Mike Mills’s Thumbsucker, buoyed by inexplicable
praise from Berlin and Sundance, is just the latest
offender, though its offensiveness stems from
its sheer innocuousness: What, another one of
these “disaffected white youths who can’t find
his place in the world” flicks that seems to surface
every six months? Now, I hate Garden State
as much as the next guy, but something about Thumbsucker
seemed even more opportunistic as it chugged along
on its way to the inevitable “moment of teenage
clarity.” Why is it that the thirtysomething Mills
feels the need to make, as his first feature effort,
another angsty teen-boy meltdown pic? Certainly
his “Bubble” advertisement for the Volkswagen
Beatle Convertible had enough rhythmic punch to
prove the guy can sync up some shots persuasively,
yet even that short’s adolescent “free me from
corporate land” schematics proved that he’s less
head-in-the-clouds daydreamer than merely stunted
youth. So as his theatrical unveiling we have
a bit of tossed-off plastic recycled from every
other clichéd teenage pity-fest you can imagine,
just visualized with a little less panache and
paced with a lot less urgency. Mills often seems
at a loss as to how to portray suburbia with any
sort of point of view, falling back on static
tableaux to convey the “emptiness” of it all.

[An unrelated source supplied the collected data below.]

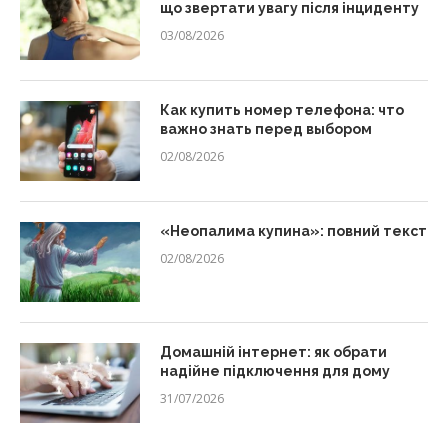
що звертати увагу після інциденту
03/08/2026
Как купить номер телефона: что
важно знать перед выбором
02/08/2026
«Неопалима купина»: повний текст
02/08/2026
Домашній інтернет: як обрати
надійне підключення для дому
31/07/2026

As the debate team soul-searcher and addicted
thumbsucker (could we think of a malady any more
insufferably adorable or less threatening?), stringy-haired,
hangdog Lou Pucci looks equally lost, but it’s
difficult to blame him when having to enact some
vague writer’s concept of free-floating narcissistic
teen dissociation. Rounding out the cast are a
few real indie no-brainers: the former overused
weirdo villain aging into a caring dad role (Vincent
D’Onofrio), the preening comedy sidekick cast
as a square teacher (Vince Vaughn), and the slumming
big-name star sending up his persona, allegedly
(Keanu Reeves, as unwatchable as ever, regardless
of the fact that everyone seems convinced that
he here proves he’s caught on to his own lack
of talent, charisma, and overall worth). Plot
is filler, just a series of sad-sack gazes in
between Polyphonic Spreebacked slo-mo montages.
People tend to tag films about growing up as “honest,”
“genuine,” and “heartfelt,” but there’s rarely
a genre that feels more prefabricated or machine-tooled.
Reminiscent of Cameron Crowe’s Almost Famous
in its self-aggrandizing, fashion-spread idolatry
of the wonder years, Mike Mills’s debut also traffics
only in the most basic, shrill stereotyping. How
else to explain away Justin’s parents’ own eternal
dissatisfaction than to have Dad be a lapsed high-school
football star and Mom (Tilda Swinton, who manages
to convey all of the layers of unhappiness in
one glance that the other cast members nearly
break a forehead blood vessel to put forth) a
dowdy nurse with dreams of screwing her favorite
glamorous soap star (Benjamin Bratt, as if the
film required one more B-lister)? It’s hard to
relate to any of the suburban malaise when it’s
this telegraphed. With no coherent point of reference
other than “Suburbia is suffocating,” Thumbsucker
is a slap in the face to anyone who dares to see
it outside of New York and Los Angeles. Justin’s
escape from his stranglehold of tract homes is,
alarmingly, seen as the final solution; his silly,
64-frames-per-second 30-yard dash of freedom through
Times Square in the last shot, swiftly eradicates
any sense that Justin’s problems were self-made.
Apparently, happiness is a matter of geography.